Let $\left({C, \circ {\restriction_C}}\right) \subseteq \left({S, \circ}\right)$ be the subsemigroup of cancellable elements of $\left({S, \circ}\right)$, where $\circ {\restriction_C}$ denotes the restriction of $\circ$ to $C$.

Let $\left({S \times C, \oplus}\right)$ be the external direct product of $\left({S, \circ}\right)$ and $\left({C, \circ {\restriction_C}}\right)$, where $\oplus$ is the operation on $S \times C$ induced by $\circ$ on $S$ and $\circ {\restriction_C}$ on $C$.

Let $\boxtimes$ be the cross-relation on $S \times C$, defined as:

$\left({x_1, y_1}\right) \boxtimes \left({x_2, y_2}\right) \iff x_1 \circ y_2 = x_2 \circ y_1$

This cross-relation is a congruence relation on $S \times C$.

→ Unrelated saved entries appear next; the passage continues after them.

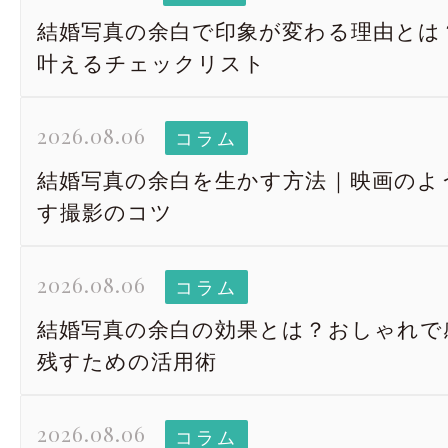
結婚写真の余白で印象が変わる理由とは
叶えるチェックリスト
2026.08.06
コラム
結婚写真の余白を生かす方法｜映画のよ
す撮影のコツ
2026.08.06
コラム
結婚写真の余白の効果とは？おしゃれで
残すための活用術
2026.08.06
コラム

Let the quotient structure defined by $\boxtimes$ be:

$\left({T', \oplus'}\right) := \left({\dfrac {S \times C} \boxtimes, \oplus_\boxtimes}\right)$

where $\oplus_\boxtimes$ is the operation induced on $\dfrac {S \times C} \boxtimes$ by $\oplus$.

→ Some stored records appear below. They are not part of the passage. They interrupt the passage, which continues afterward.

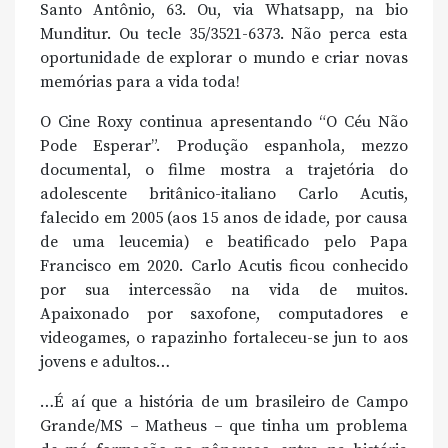
Santo Antônio, 63. Ou, via Whatsapp, na bio
Munditur. Ou tecle 35/3521-6373. Não perca esta
oportunidade de explorar o mundo e criar novas
memórias para a vida toda!
O Cine Roxy continua apresentando “O Céu Não
Pode Esperar”. Produção espanhola, mezzo
documental, o filme mostra a trajetória do
adolescente britânico-italiano Carlo Acutis,
falecido em 2005 (aos 15 anos de idade, por causa
de uma leucemia) e beatificado pelo Papa
Francisco em 2020. Carlo Acutis ficou conhecido
por sua intercessão na vida de muitos.
Apaixonado por saxofone, computadores e
videogames, o rapazinho fortaleceu-se jun to aos
jovens e adultos…
…É aí que a história de um brasileiro de Campo
Grande/MS – Matheus – que tinha um problema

Let the mapping $\psi: S \to T'$ be defined as:

$\forall x \in S: \psi \left({x}\right) = \left[\!\left[{\left({x \circ a, a}\right)}\right]\!\right]_\boxtimes$

Let $S'$ be the image $\psi \left({S}\right)$ of $S$.

Then $\left({S', \oplus'}\right)$ is a subsemigroup of $\left({T', \oplus'}\right)$.

## Proof

We have that $S'$ is the image $\psi \left({S}\right)$ of $S$.

For $\left({S', \oplus'}\right)$ to be a subsemigroup of $\left({T', \oplus'}\right)$, by Subsemigroup Closure Test we need to show that $\left({S', \oplus'}\right)$ is closed.

Let $x, y \in S'$.

Then $x = \phi \left({x'}\right), y = \phi \left({y'}\right)$ for some $x', y' \in S$.

But as $\phi$ is an isomorphism, it obeys the morphism property.

So $x \oplus' y = \phi \left({x'}\right) \oplus' \phi \left({y'}\right) = \phi \left({x' \circ y'}\right)$.

Hence $x \oplus' y$ is the image of $x' \circ y' \in S$ and hence $x \oplus' y \in S'$.

Thus by the Subsemigroup Closure Test, $\left({S', \oplus'}\right)$ is a subsemigroup of $\left({T', \oplus'}\right)$

$\blacksquare$